Prime Minister Tony Blair made an impassioned defence Friday of his decision to take Britain to war in Iraq, insisting that it was the right move given the nature of the threat from global terrorism.
Under fire for not publishing the legal advice he was given shortly before the US-led invasion that led to Saddam Hussein's downfall, Blair said that his decision to go to war was the most divisive he had ever made.
"It remains deeply divisive today," Blair said in a speech in his constituency of Sedgefield, north-east England.
The issue of Iraq could not just be "swept away" because "the nature of the global threat we face in Britain and round the world is real," Blair said.
"It is the task of leadership to expose it and fight it, whatever the political cost," he said.
Blair played down the row over the legality of the war Friday and maintained that the existing UN resolutions had been ample justification to take Britain to war.
"The truth is, we went to war to enforce compliance with United Nations resolutions," he said.
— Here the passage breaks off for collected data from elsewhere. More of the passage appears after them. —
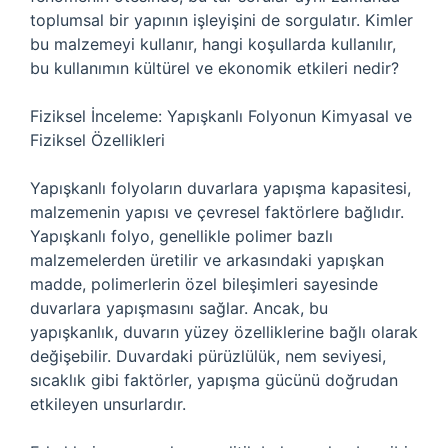
toplumsal bir yapının işleyişini de sorgulatır. Kimler
bu malzemeyi kullanır, hangi koşullarda kullanılır,
bu kullanımın kültürel ve ekonomik etkileri nedir?
Fiziksel İnceleme: Yapışkanlı Folyonun Kimyasal ve
Fiziksel Özellikleri
Yapışkanlı folyoların duvarlara yapışma kapasitesi,
malzemenin yapısı ve çevresel faktörlere bağlıdır.
Yapışkanlı folyo, genellikle polimer bazlı
malzemelerden üretilir ve arkasındaki yapışkan
madde, polimerlerin özel bileşimleri sayesinde
duvarlara yapışmasını sağlar. Ancak, bu
yapışkanlık, duvarın yüzey özelliklerine bağlı olarak
değişebilir. Duvardaki pürüzlülük, nem seviyesi,
sıcaklık gibi faktörler, yapışma gücünü doğrudan
etkileyen unsurlardır.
"Had we believed Iraq was an imminent direct threat to Britain, we would have taken action in September 2002. We would not have gone to the UN," Blair said.
Blair, US President George W. Bush's main ally over Iraq, has suffered a popularity crisis since the war, plummeting in opinion polls and plagued by attacks from former cabinet ministers Clare Short and Robin Cook.
Short, who quit as Blair's international development secretary last May in protest over the war, has alleged that Attorney General Lord Peter Goldsmith was "leant on" to justify Britain joining the war in the absence of a final explicit UN Security Council resolution.
But Blair said Friday that the latest Iraq controversy was no more than an "elaborate smokescreen" which would soon be replaced by another row "then another and then another".
"The real point is that those who disagree with the war, disagree fundamentally with the judgement that led to war," Blair said.